Live inertial navigation, proximity detection and collaborative localisation on a mobile device (iOS).

video: http://vimeo.com/reckonme/reckonme-demo

Feature Overview (initial release)

  • Inertial navigation:

    • Phone orientation: derived from the CMAttitudeReferenceFrameXArbitraryZVertical reference frame, i.e. accelerometer & gyroscope only. Pros: immune to the indoor magnetometer distortions. Cons: long-term yaw calibration required due to the gyroscope drift.

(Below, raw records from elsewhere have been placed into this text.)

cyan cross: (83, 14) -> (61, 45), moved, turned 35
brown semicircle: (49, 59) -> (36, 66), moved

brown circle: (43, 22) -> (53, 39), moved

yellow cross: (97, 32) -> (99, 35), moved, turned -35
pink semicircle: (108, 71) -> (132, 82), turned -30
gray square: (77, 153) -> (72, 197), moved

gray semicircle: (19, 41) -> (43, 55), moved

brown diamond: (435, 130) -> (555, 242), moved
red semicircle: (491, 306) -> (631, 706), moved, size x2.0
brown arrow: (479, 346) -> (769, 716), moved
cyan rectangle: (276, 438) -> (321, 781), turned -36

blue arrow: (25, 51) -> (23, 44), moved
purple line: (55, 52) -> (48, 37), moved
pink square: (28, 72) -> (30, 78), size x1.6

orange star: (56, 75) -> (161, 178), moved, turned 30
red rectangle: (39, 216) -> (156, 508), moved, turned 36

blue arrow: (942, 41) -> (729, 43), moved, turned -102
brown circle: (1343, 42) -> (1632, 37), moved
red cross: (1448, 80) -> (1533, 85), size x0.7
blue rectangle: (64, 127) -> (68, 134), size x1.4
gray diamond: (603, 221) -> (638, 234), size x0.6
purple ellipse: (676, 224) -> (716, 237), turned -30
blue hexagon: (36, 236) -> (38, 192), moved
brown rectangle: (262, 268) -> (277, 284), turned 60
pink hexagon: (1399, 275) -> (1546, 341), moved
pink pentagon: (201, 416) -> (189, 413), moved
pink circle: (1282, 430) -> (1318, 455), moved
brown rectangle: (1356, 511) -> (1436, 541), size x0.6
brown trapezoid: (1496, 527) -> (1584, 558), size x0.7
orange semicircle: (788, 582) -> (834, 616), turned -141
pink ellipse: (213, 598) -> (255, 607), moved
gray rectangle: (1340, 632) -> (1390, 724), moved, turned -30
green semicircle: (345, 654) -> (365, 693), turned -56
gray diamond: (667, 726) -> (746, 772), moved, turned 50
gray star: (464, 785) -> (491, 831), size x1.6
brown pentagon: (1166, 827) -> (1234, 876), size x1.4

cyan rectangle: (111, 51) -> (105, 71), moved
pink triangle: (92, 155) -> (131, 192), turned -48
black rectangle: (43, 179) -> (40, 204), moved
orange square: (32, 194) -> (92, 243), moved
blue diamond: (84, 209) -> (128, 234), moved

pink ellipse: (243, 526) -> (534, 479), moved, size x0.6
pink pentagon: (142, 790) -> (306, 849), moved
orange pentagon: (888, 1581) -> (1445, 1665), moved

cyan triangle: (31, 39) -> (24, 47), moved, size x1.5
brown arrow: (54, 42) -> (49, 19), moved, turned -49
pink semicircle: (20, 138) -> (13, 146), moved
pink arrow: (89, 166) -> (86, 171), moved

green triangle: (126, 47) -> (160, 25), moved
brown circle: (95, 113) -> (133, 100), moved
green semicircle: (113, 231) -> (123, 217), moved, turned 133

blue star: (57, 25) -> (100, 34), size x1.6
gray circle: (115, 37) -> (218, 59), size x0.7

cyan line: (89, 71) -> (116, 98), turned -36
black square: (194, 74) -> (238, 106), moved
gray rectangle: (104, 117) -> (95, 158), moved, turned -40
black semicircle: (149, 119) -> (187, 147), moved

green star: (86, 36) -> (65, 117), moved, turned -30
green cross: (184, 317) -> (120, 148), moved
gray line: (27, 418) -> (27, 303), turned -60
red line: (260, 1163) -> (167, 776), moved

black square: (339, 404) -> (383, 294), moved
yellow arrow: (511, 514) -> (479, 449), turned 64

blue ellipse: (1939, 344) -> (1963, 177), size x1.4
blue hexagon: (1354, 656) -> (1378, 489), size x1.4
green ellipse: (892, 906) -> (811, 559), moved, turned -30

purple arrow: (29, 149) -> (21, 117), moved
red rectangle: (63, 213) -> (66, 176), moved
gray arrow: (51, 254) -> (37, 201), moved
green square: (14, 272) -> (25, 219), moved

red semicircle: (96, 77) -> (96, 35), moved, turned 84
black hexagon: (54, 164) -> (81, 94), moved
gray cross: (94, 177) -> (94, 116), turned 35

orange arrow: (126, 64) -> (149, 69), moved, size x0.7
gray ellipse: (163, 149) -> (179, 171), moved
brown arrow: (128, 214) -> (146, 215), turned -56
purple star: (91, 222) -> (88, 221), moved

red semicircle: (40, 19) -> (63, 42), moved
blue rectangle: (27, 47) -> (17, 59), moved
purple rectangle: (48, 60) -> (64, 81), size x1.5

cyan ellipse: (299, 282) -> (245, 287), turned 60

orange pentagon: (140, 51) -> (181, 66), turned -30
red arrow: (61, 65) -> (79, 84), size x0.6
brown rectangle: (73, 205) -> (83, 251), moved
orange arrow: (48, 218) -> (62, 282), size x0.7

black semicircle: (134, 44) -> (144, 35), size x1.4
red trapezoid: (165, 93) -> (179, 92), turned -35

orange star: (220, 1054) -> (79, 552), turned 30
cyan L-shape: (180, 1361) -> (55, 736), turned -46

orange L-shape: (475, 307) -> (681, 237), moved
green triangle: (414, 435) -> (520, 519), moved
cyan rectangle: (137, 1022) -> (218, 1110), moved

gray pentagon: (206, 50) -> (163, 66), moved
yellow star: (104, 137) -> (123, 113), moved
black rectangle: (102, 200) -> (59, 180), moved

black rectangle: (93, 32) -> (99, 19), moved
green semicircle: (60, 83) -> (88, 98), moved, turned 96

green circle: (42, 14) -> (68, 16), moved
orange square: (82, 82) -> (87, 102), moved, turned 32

    • Step detection: computed from the peaks in the filtered Z-axis of the gravity vector in the device's reference frame. Pros: we are able to detect individual steps (the classic method, searching for the foot impact, misses every second step), peaks in the Z-axis gravity vector are equally well pronounced for slower walking speeds and pinpoint the maximum forward- and backward swing of the phone occurring in each step.

    • Axis of movement and step length: we exploit the fact that the thigh (and hence a phone in the trouser pocket) performs a swing in the axis of the motion and moreover, the rotation axis is approximately orthogonal to the motion axis. For each step we compute the rotation axis and the rotation angle of the full swing motion of the phone. Rotation axis gives us the approximation of the (orthogonal) axis of movement, rotation angle is used to estimate the length of the step. analyses the swing phase of each step in one chunk in order to get an estimate on the step length and the walking direction.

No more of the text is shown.